As we leave July and head into August, let’s take a look at rainfall so far this summer season across the lower 48 states. The graphic below shows the percentage of total rainfall as compared to 30 year normal values over the past two months.
Any green, blue or purple colors indicate above normal precipitation. Light yellow represents areas receiving 90 percent of normal precipitation. Areas highlighted by brighter yellow, orange or red indicate areas that have received below normal amounts of precipitation.

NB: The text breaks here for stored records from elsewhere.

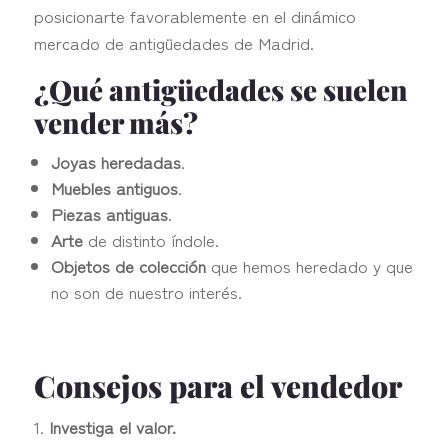
posicionarte favorablemente en el dinámico
mercado de antigüedades de Madrid.
¿Qué antigüedades se suelen
vender más?
Joyas heredadas
.
Muebles antiguos
.
Piezas antiguas
.
Arte
de distinto índole.
Objetos de colección
que hemos heredado y que
no son de nuestro interés.
Consejos para el vendedor
Investiga el valor.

It is easy to see from a quick glance at the map that most of the country from the east slopes of the Rocky Mountains to the Midwest and east has received adequate precipitation over the past two months. Conversely, the far west and Great Basin states have suffered through a dry past 60 days. The worst of the dryness has been hitting California, the Pacific Northwest and Great Basin. There has been a very nice increase in precipitation across some portions of the Southern Plains and Rockies (New Mexico and portions of Texas). Many areas of the central plains have also received very good precipitation over the past two months (especially Nebraska, Kansas, Oklahoma and South Dakota).
Close to normal or above normal precipitation has also occurred in the Corn Belt and Midwest.

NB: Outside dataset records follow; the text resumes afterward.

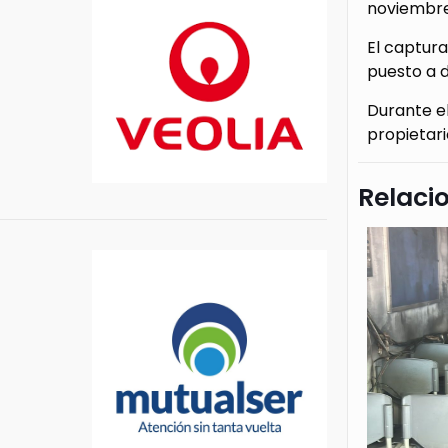
noviembre
El captura
puesto a d
Durante el
propietari
Relaci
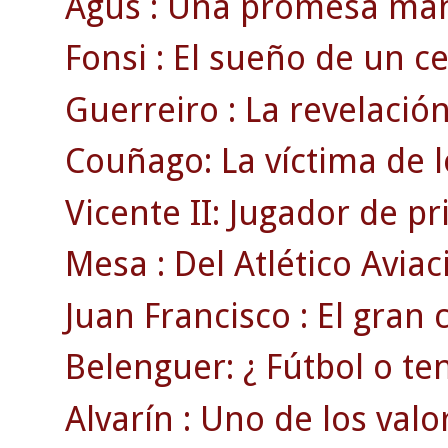
Agus : Una promesa man
Fonsi : El sueño de un cel
Guerreiro : La revelación
Couñago: La víctima de l
Vicente II: Jugador de p
Mesa : Del Atlético Aviac
Juan Francisco : El gran
Belenguer: ¿ Fútbol o ten
Alvarín : Uno de los valo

The outlook for August continues to show that many of the same trends will continue (cooler and wet from the Rockies and points east and dry and warmer in the far west).
In the longer term there is hope for the far west. The latest long range models continue to suggest increased precipitation chances for the far west as we head into the fall season. The chart below shows enhanced precipitation chances in the far west and southwest in September, October and November (light green) as a weak to moderate El Nino develops.